The second and third editions (published in 1975 and 1980 by CRM/Random and Random House alone, respectively) were significantly rewritten by Washington University biologist David L. Kirk and others. Kirk wrote fifteen chapters of the second edition and co-wrote five more. With the second edition, the controversial material from the original was removed, and the list of contributing consultants was smaller.

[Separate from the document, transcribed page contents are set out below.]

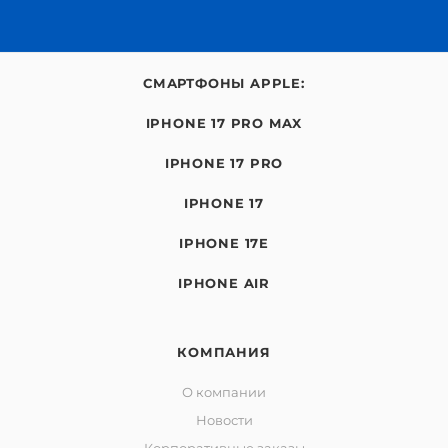
СМАРТФОНЫ APPLE:
IPHONE 17 PRO MAX
IPHONE 17 PRO
IPHONE 17
IPHONE 17E
IPHONE AIR
КОМПАНИЯ
О компании
Новости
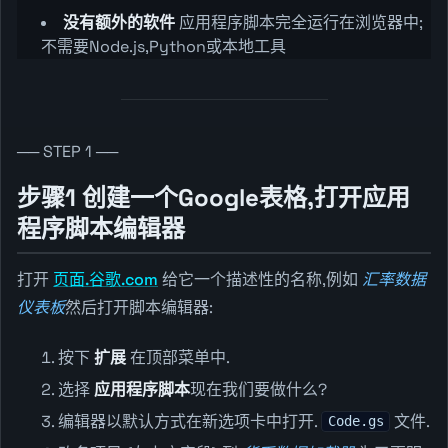
没有额外的软件
应用程序脚本完全运行在浏览器中;
不需要Node.js,Python或本地工具
── STEP 1 ──
步骤1 创建一个Google表格,打开应用
程序脚本编辑器
打开
页面.谷歌.com
给它一个描述性的名称,例如
汇率数据
仪表板
然后打开脚本编辑器:
按下
扩展
在顶部菜单中.
选择
应用程序脚本
现在我们要做什么?
编辑器以默认方式在新选项卡中打开.
文件.
Code.gs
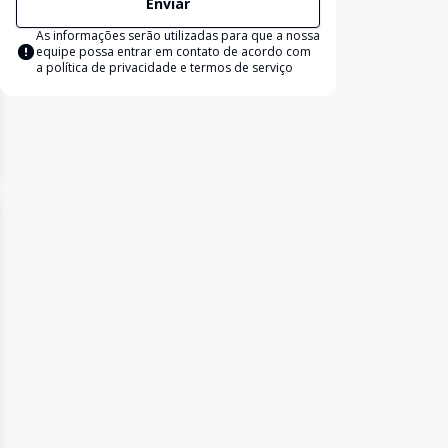
Enviar
As informações serão utilizadas para que a nossa
equipe possa entrar em contato de acordo com
a
política de privacidade e termos de serviço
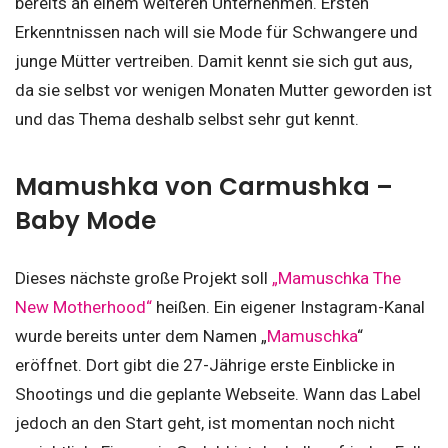
bereits an einem weiteren Unternehmen. Ersten
Erkenntnissen nach will sie Mode für Schwangere und
junge Mütter vertreiben. Damit kennt sie sich gut aus,
da sie selbst vor wenigen Monaten Mutter geworden ist
und das Thema deshalb selbst sehr gut kennt.
Mamushka von Carmushka –
Baby Mode
Dieses nächste große Projekt soll
„Mamuschka The
New Motherhood“
heißen. Ein eigener Instagram-Kanal
wurde bereits unter dem Namen „
Mamuschka
“
eröffnet. Dort gibt die 27-Jährige erste Einblicke in
Shootings und die geplante Webseite. Wann das Label
jedoch an den Start geht, ist momentan noch nicht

The third edition was very different from the first. It had, for the first time, a principal author credited (David L. Kirk) and had a long list of consultants (not "contributing consultants" as in the earlier editions). The third edition had 31 chapters grouped into six sections (there were 45 chapters in 8 sections in the original), and rather than a humanistic approach for a broad college audience, it employed what Kirk described as "a somewhat more rigorous approach than many competing textbooks". A reviewer judged it "well-written, pedogogically sound, and, generally, scientifically accurate", but lacking the stylistic flair (and the seven Nobel Prize-winning contributors) of the original.